Notch receptor signaling is regulated by glycosylation

Abstract

Notch receptors are cell surface glycoproteins that are stimulated by glycoprotein ligands Jagged or Delta on adjacent cells to induce target gene expression, thereby altering cell fate determination. Disregulated Notch signal transduction leads to developmental defects and cancer. Fringe is a beta3 N-acetylglucosaminyltransferase that adds GlcNAc to O-fucose on the epidermal growth factor (EGF)-like repeats of Notch receptors.
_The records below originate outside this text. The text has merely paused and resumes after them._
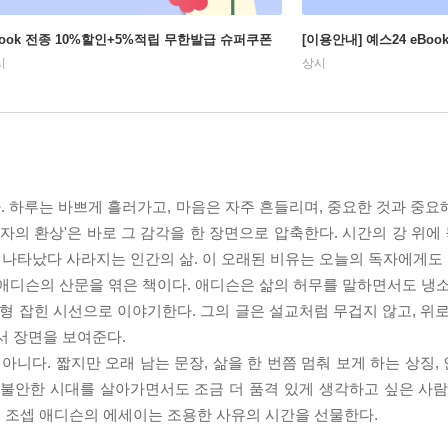
Book 전종 10%할인+5%적립 무한발급 슈퍼쿠폰
[이용안내] 예스24 eBo
시
상시
 하루는 바쁘게 흘러가고, 마음은 자주 흔들리며, 중요한 것과 중요
자의 환상'은 바로 그 감각을 한 장면으로 압축한다. 시간의 강 위에 
서 나타났다 사라지는 인간의 삶. 이 오래된 비유는 오늘의 독자에게도 
 애디슨의 산문을 엮은 책이다. 애디슨은 삶의 허무를 말하면서도 냉소
균형 잡힌 시선으로 이야기한다. 그의 글은 설교처럼 무겁지 않고, 위
서 장면을 보여준다.
아니다. 짧지만 오래 남는 문장, 삶을 한 번쯤 멈춰 보게 하는 상징
 불안한 시대를 살아가면서도 조금 더 품격 있게 생각하고 싶은 사람
 조셉 애디슨의 에세이는 조용한 사유의 시간을 선물한다.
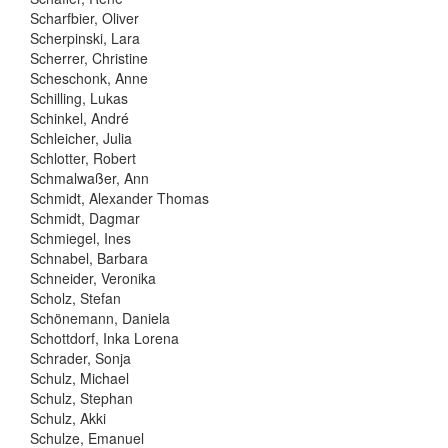
Scharfbier, Oliver
Scherpinski, Lara
Scherrer, Christine
Scheschonk, Anne
Schilling, Lukas
Schinkel, André
Schleicher, Julia
Schlotter, Robert
Schmalwaßer, Ann
Schmidt, Alexander Thomas
Schmidt, Dagmar
Schmiegel, Ines
Schnabel, Barbara
Schneider, Veronika
Scholz, Stefan
Schönemann, Daniela
Schottdorf, Inka Lorena
Schrader, Sonja
Schulz, Michael
Schulz, Stephan
Schulz, Akki
Schulze, Emanuel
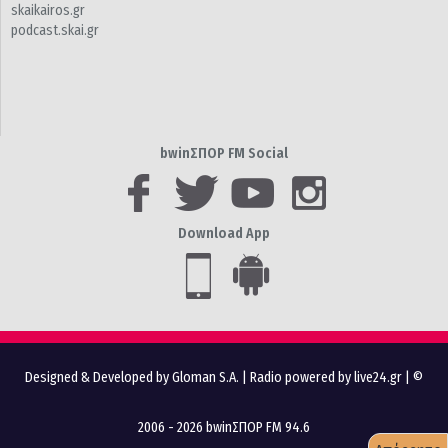
skaikairos.gr
podcast.skai.gr
bwinΣΠΟΡ FM Social
Download App
Designed & Developed by Gloman S.A.
|
Radio powered by live24.gr
| ©
2006 - 2026 bwinΣΠΟΡ FM 94.6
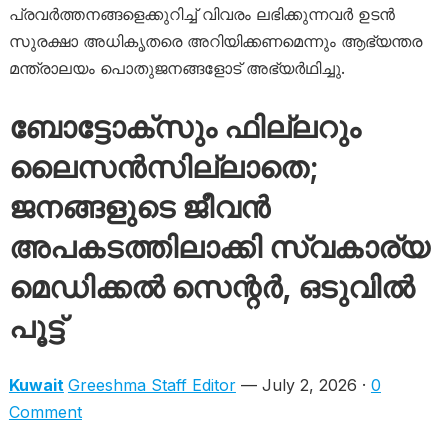
പ്രവർത്തനങ്ങളെക്കുറിച്ച് വിവരം ലഭിക്കുന്നവർ ഉടൻ
സുരക്ഷാ അധികൃതരെ അറിയിക്കണമെന്നും ആഭ്യന്തര
മന്ത്രാലയം പൊതുജനങ്ങളോട് അഭ്യർഥിച്ചു.
ബോട്ടോക്സും ഫില്ലറും
ലൈസൻസില്ലാതെ;
ജനങ്ങളുടെ ജീവൻ
അപകടത്തിലാക്കി സ്വകാര്യ
മെഡിക്കൽ സെന്റർ, ഒടുവിൽ
പൂട്ട്
Kuwait
Greeshma Staff Editor
— July 2, 2026 ·
0
Comment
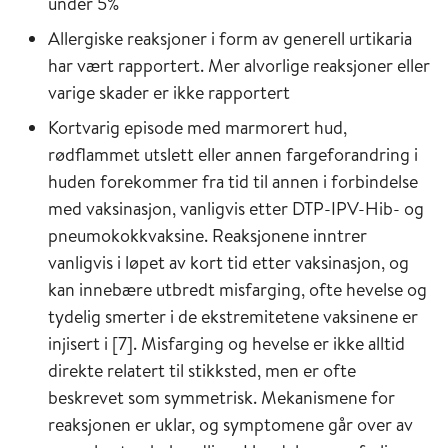
under 5%
Allergiske reaksjo­ner i form av generell urtikaria
har vært rapportert. Mer alvor­lige reaksjoner eller
varige skader er ikke rapportert
Kortvarig episode med marmorert hud,
rødflammet utslett eller annen fargeforandring i
huden forekommer fra tid til annen i forbindelse
med vaksinasjon, vanligvis etter DTP-IPV-Hib- og
pneumokokkvaksine. Reaksjonene inntrer
vanligvis i løpet av kort tid etter vaksinasjon, og
kan innebære utbredt misfarging, ofte hevelse og
tydelig smerter i de ekstremitetene vaksinene er
injisert i [7]. Misfarging og hevelse er ikke alltid
direkte relatert til stikksted, men er ofte
beskrevet som symmetrisk. Mekanismene for
reaksjonen er uklar, og symptomene går over av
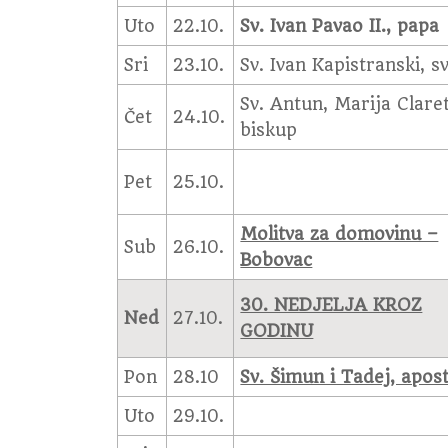
Uto
22.10.
Sv. Ivan Pavao II., papa
Sri
23.10.
Sv. Ivan Kapistranski, s
Sv. Antun, Marija Claret
Čet
24.10.
biskup
Pet
25.10.
Molitva za domovinu –
Sub
26.10.
Bobovac
30. NEDJELJA KROZ
Ned
27.10.
GODINU
Pon
28.10
Sv. Šimun i Tadej, apost
Uto
29.10.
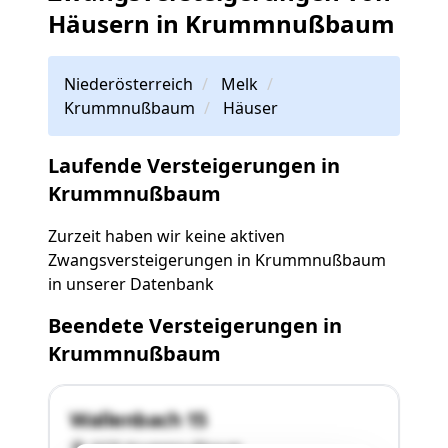
Häusern in Krummnußbaum
Niederösterreich
Melk
Krummnußbaum
Häuser
Laufende Versteigerungen in
Krummnußbaum
Zurzeit haben wir keine aktiven
Zwangsversteigerungen in Krummnußbaum
in unserer Datenbank
Beendete Versteigerungen in
Krummnußbaum
Wallenbach 15
3375 Krummnußbaum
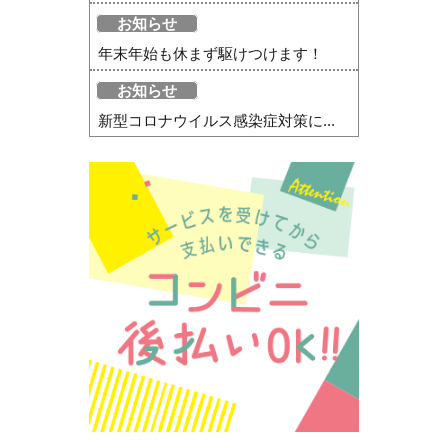
お知らせ
年末年始も休まず駆けつけます！
お知らせ
新型コロナウイルス感染症対策に...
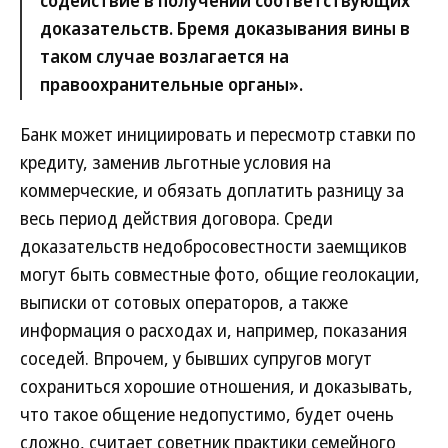
содействие в получении соответствующих
доказательств. Бремя доказывания вины в
таком случае возлагается на
правоохранительные органы».
Банк может инициировать и пересмотр ставки по
кредиту, заменив льготные условия на
коммерческие, и обязать доплатить разницу за
весь период действия договора. Среди
доказательств недобросовестности заемщиков
могут быть совместные фото, общие геолокации,
выписки от сотовых операторов, а также
информация о расходах и, например, показания
соседей. Впрочем, у бывших супругов могут
сохраниться хорошие отношения, и доказывать,
что такое общение недопустимо, будет очень
сложно, считает советник практики семейного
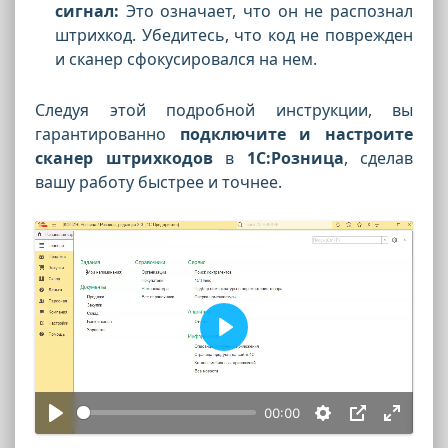
сигнал:
Это означает, что он не распознал
штрихкод. Убедитесь, что код не поврежден
и сканер сфокусировался на нем.
Следуя этой подробной инструкции, вы
гарантированно
подключите и настроите
сканер штрихкодов
в
1С:Розница
, сделав
вашу работу быстрее и точнее.
Воспроизвести
00:00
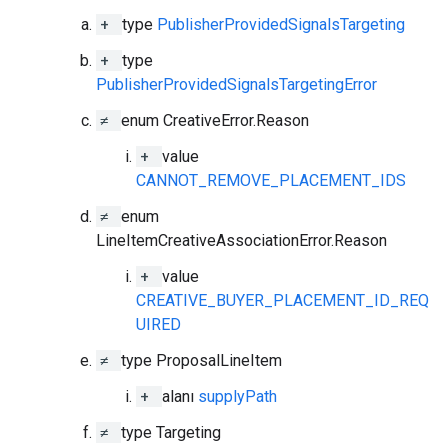
+
type
PublisherProvidedSignalsTargeting
+
type
PublisherProvidedSignalsTargetingError
≠
enum CreativeError.Reason
+
value
CANNOT_REMOVE_PLACEMENT_IDS
≠
enum
LineItemCreativeAssociationError.Reason
+
value
CREATIVE_BUYER_PLACEMENT_ID_REQ
UIRED
≠
type ProposalLineItem
+
alanı
supplyPath
≠
type Targeting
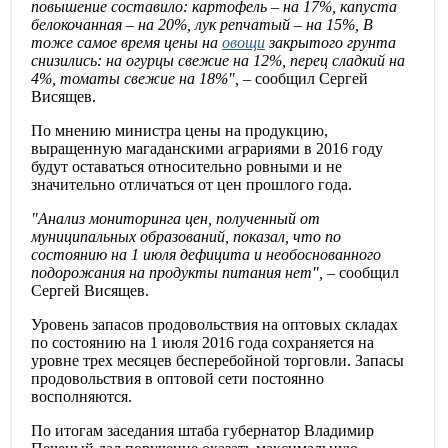
повышение составило: картофель – на 17%, капуста
белокочанная – на 20%, лук репчатый – на 15%, В
тоже самое время цены на
овощи
закрытого грунта
снизились: на огурцы свежие на 12%, перец сладкий на
4%, томаты свежие на 18%",
– сообщил Сергей
Висящев.
По мнению министра цены на продукцию,
выращенную магаданскими аграриями в 2016 году
будут оставаться относительно ровными и не
значительно отличаться от цен прошлого года.
"Анализ мониторинга цен, полученный от
муниципальных образований, показал, что по
состоянию на 1 июля дефицита и необоснованного
подорожания на продукты питания нет",
– сообщил
Сергей Висящев.
Уровень запасов продовольствия на оптовых складах
по состоянию на 1 июля 2016 года сохраняется на
уровне трех месяцев бесперебойной торговли. Запасы
продовольствия в оптовой сети постоянно
восполняются.
По итогам заседания штаба губернатор Владимир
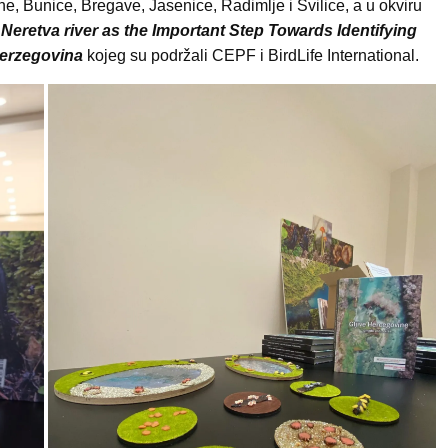
e, Bunice, Bregave, Jasenice, Radimlje i Svilice, a u okviru
Neretva river as the Important Step Towards Identifying
Herzegovina
kojeg su podržali CEPF i BirdLife International.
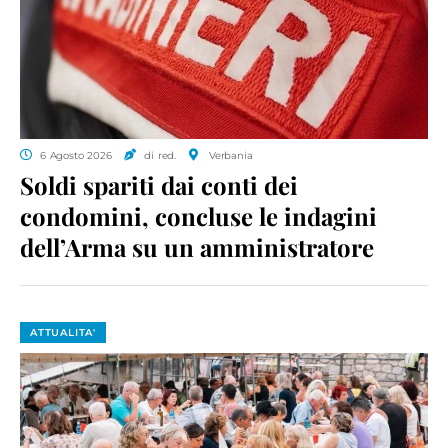
6 Agosto 2026
di red.
Verbania
Soldi spariti dai conti dei
condomini, concluse le indagini
dell’Arma su un amministratore
ATTUALITA'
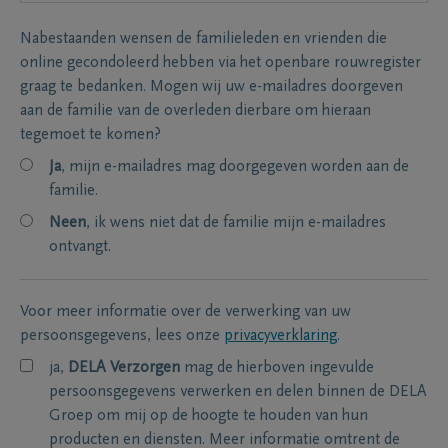
Nabestaanden wensen de familieleden en vrienden die
online gecondoleerd hebben via het openbare rouwregister
graag te bedanken. Mogen wij uw e-mailadres doorgeven
aan de familie van de overleden dierbare om hieraan
tegemoet te komen?
Ja
, mijn e-mailadres mag doorgegeven worden aan de
familie.
Neen
, ik wens niet dat de familie mijn e-mailadres
ontvangt.
Voor meer informatie over de verwerking van uw
persoonsgegevens, lees onze
privacyverklaring
.
ja,
DELA Verzorgen
mag de hierboven ingevulde
persoonsgegevens verwerken en delen binnen de DELA
Groep om mij op de hoogte te houden van hun
producten en diensten. Meer informatie omtrent de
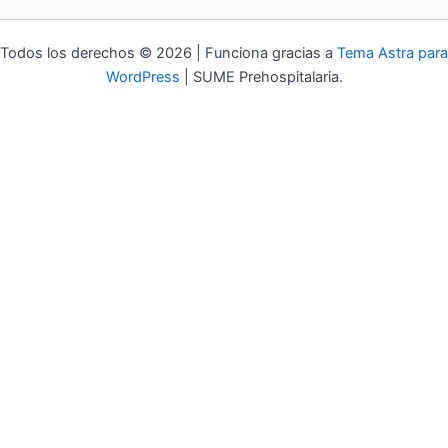
Todos los derechos © 2026 | Funciona gracias a
Tema Astra para
WordPress
| SUME Prehospitalaria.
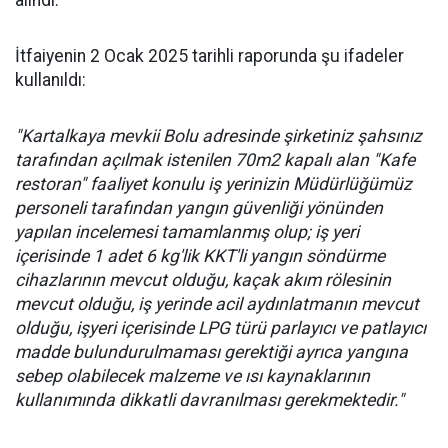
alındı.
İtfaiyenin 2 Ocak 2025 tarihli raporunda şu ifadeler
kullanıldı:
"Kartalkaya mevkii Bolu adresinde şirketiniz şahsınız
tarafından açılmak istenilen 70m2 kapalı alan "Kafe
restoran" faaliyet konulu iş yerinizin Müdürlüğümüz
personeli tarafından yangın güvenliği yönünden
yapılan incelemesi tamamlanmış olup; iş yeri
içerisinde 1 adet 6 kg'lik KKT'li yangın söndürme
cihazlarının mevcut olduğu, kaçak akım rölesinin
mevcut olduğu, iş yerinde acil aydınlatmanın mevcut
olduğu, işyeri içerisinde LPG türü parlayıcı ve patlayıcı
madde bulundurulmaması gerektiği ayrıca yangına
sebep olabilecek malzeme ve ısı kaynaklarının
kullanımında dikkatli davranılması gerekmektedir."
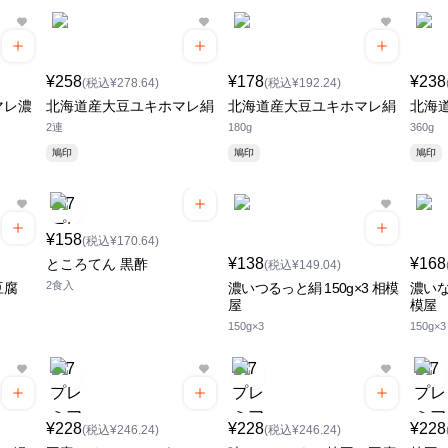
¥258
¥178
¥238
(税込¥278.64)
(税込¥192.24)
マレ濃
北海道産大豆ユキホマレ絹
北海道産大豆ユキホマレ絹
北海
2連
180g
360g
鳩印
鳩印
鳩印
¥158
(税込¥170.64)
¥138
¥168
ところてん 黒酢
(税込¥149.04)
2食入
豆腐
濃いつるっと絹 150g×3 相模
濃いな
屋
模屋
150g×3
150g×3
¥228
¥228
¥228
(税込¥246.24)
(税込¥246.24)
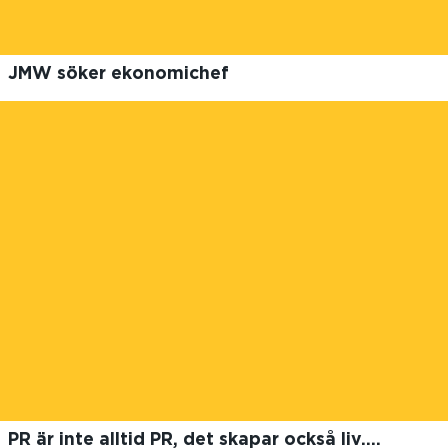
JMW söker ekonomichef
PR är inte alltid PR, det skapar också liv….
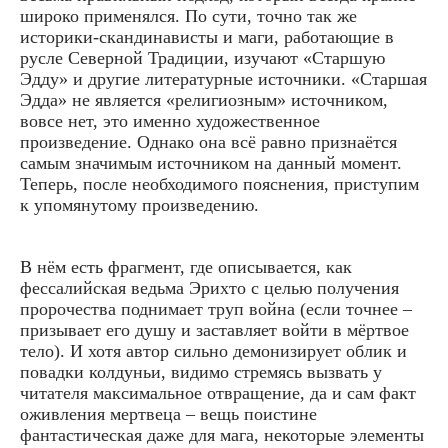
широко применялся. По сути, точно так же
историки-скандинависты и маги, работающие в
русле Северной Традиции, изучают «Старшую
Эдду» и другие литературные источники. «Старшая
Эдда» не является «религиозным» источником,
вовсе нет, это именно художественное
произведение. Однако она всё равно признаётся
самым значимым источником на данный момент.
Теперь, после необходимого пояснения, приступим
к упомянутому произведению.
В нём есть фрагмент, где описывается, как
фессалийская ведьма Эрихто с целью получения
пророчества поднимает труп война (если точнее –
призывает его душу и заставляет войти в мёртвое
тело). И хотя автор сильно демонизирует облик и
повадки колдуньи, видимо стремясь вызвать у
читателя максимальное отвращение, да и сам факт
оживления мертвеца – вещь поистине
фантастическая даже для мага, некоторые элементы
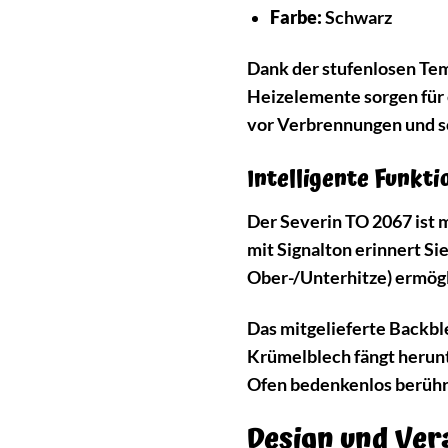
Farbe:
Schwarz
Dank der stufenlosen Tem
Heizelemente sorgen für 
vor Verbrennungen und so
Intelligente Funkt
Der Severin TO 2067 ist 
mit Signalton erinnert Si
Ober-/Unterhitze) ermögl
Das mitgelieferte Backbl
Krümelblech fängt herunt
Ofen bedenkenlos berühre
Design und Vera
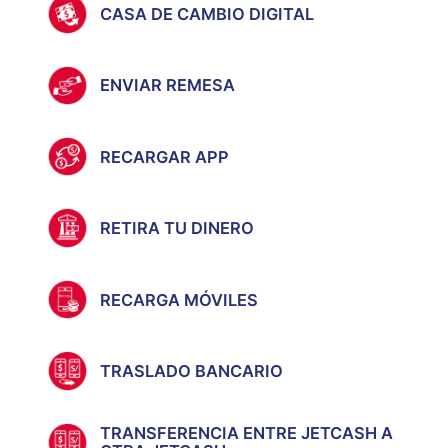
CASA DE CAMBIO DIGITAL
ENVIAR REMESA
RECARGAR APP
RETIRA TU DINERO
RECARGA MÓVILES
TRASLADO BANCARIO
TRANSFERENCIA ENTRE JETCASH A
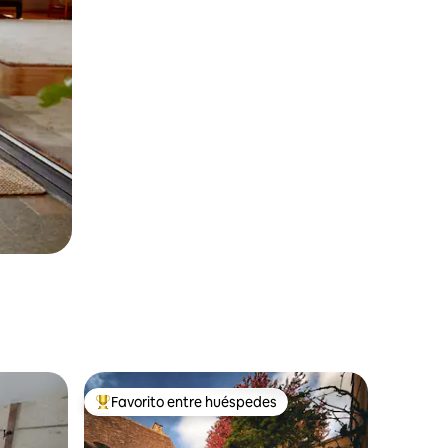
Favorito entre huéspedes
Favorito entre huéspedes preferido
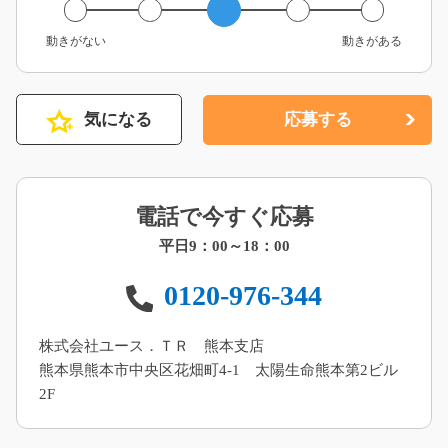
動きがない
動きがある
気になる
応募する
電話で今すぐ応募
平日9：00～18：00
0120-976-344
株式会社ユース．ＴＲ 熊本支店
熊本県熊本市中央区花畑町4-1 太陽生命熊本第2ビル
2F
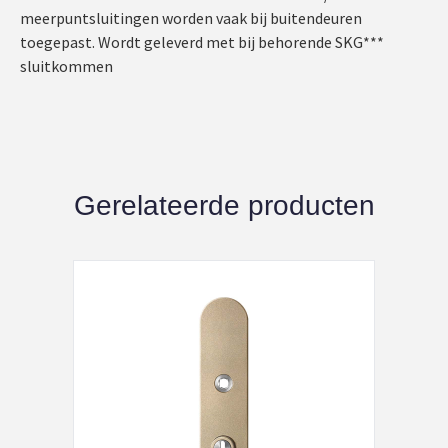
meerpuntsluitingen worden vaak bij buitendeuren
toegepast. Wordt geleverd met bij behorende SKG***
sluitkommen
Gerelateerde producten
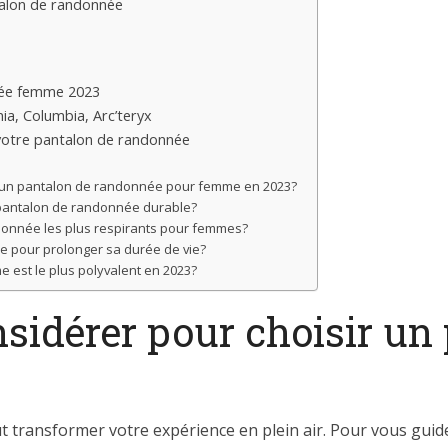
ntalon de randonnée
nnée femme 2023
a, Columbia, Arc’teryx
e votre pantalon de randonnée
sir un pantalon de randonnée pour femme en 2023?
pantalon de randonnée durable?
onnée les plus respirants pour femmes?
 pour prolonger sa durée de vie?
est le plus polyvalent en 2023?
nsidérer pour choisir un
transformer votre expérience en plein air. Pour vous guider 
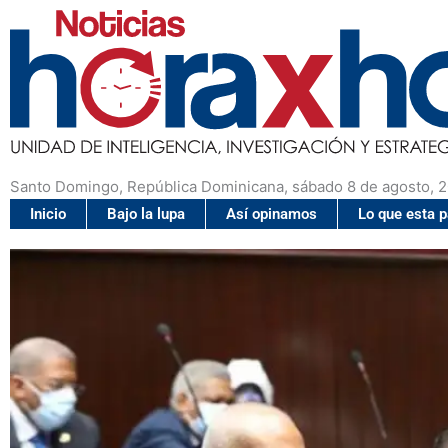
Santo Domingo, República Dominicana, sábado 8 de agosto, 
Inicio
Bajo la lupa
Así opinamos
Lo que esta 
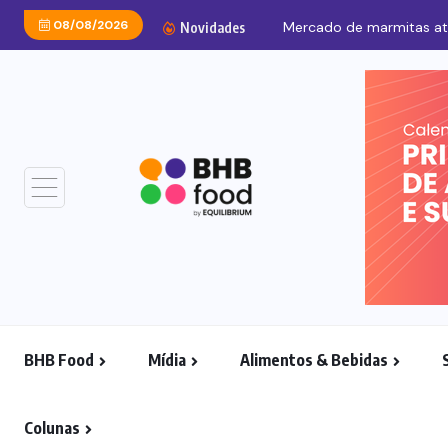
08/08/2026
Novidades
BHB Food
Mídia
Alimentos & Bebidas
Colunas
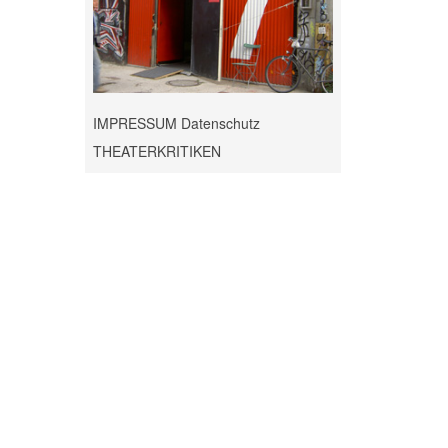
IMPRESSUM Datenschutz
THEATERKRITIKEN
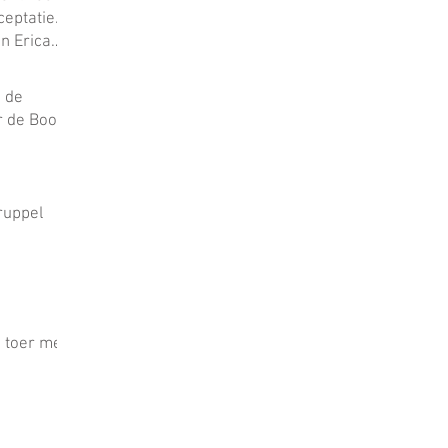
ceptatie.
n Erica
 in Gay
 de
or de Boon
ruppel
 toer met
In Drosophila, Fringe action inhibits Serrate/Jagged-induced Notch signaling, but potentiates Delta-dependent Notch activation. Experiments with a co-culture Notch signaling assay and Chinese hamster ovary (CHO) glycosylation mutants indicated that O-fucose on Notch is not only the substrate for Fringe, but is also important for optimal Notch signaling itself. In CHO cells, it was found that elongation of Notch-O-fucosebeta3GlcNAc glycans with a galactose residue added by beta4GalT-1 is necessary for the modulation of Jaggd1-induced Notch signaling by Fringe. By contrast, neither sialic acid on O-fucose glycans, nor complex or hybrid N-glycans were found to be required. Inactivation of Lunatic fringe in mice leads to perinatal lethality due to altered Notch signaling during somitogenesis. Therefore, somitogenesis was investigated in beta4GalT-1 null mice. While there was no defect in the skeletal preparation of E15 and E18 beta4GalT-1 mutant embryos and no significant difference in size or morphology were observed in E9.5 mutant embryos, in situ hybridization with a subset of somitogenic and Notch pathway gene probes showed that the expression of some Notch pathway genes, in particular Hes5, Mesp2, Dll1 and Dll3 are reduced and altered in at least 50% of beta 4GalT-1 mutant embryos. These studies provided evidence that Gal is involved in Notch signaling during somitogenesis in mice. The phenotype is subtle and suggests that more than one of the six mammalian beta4galactosyltransferases may need to be inactivated to obtain severe somitogenic phenotypes.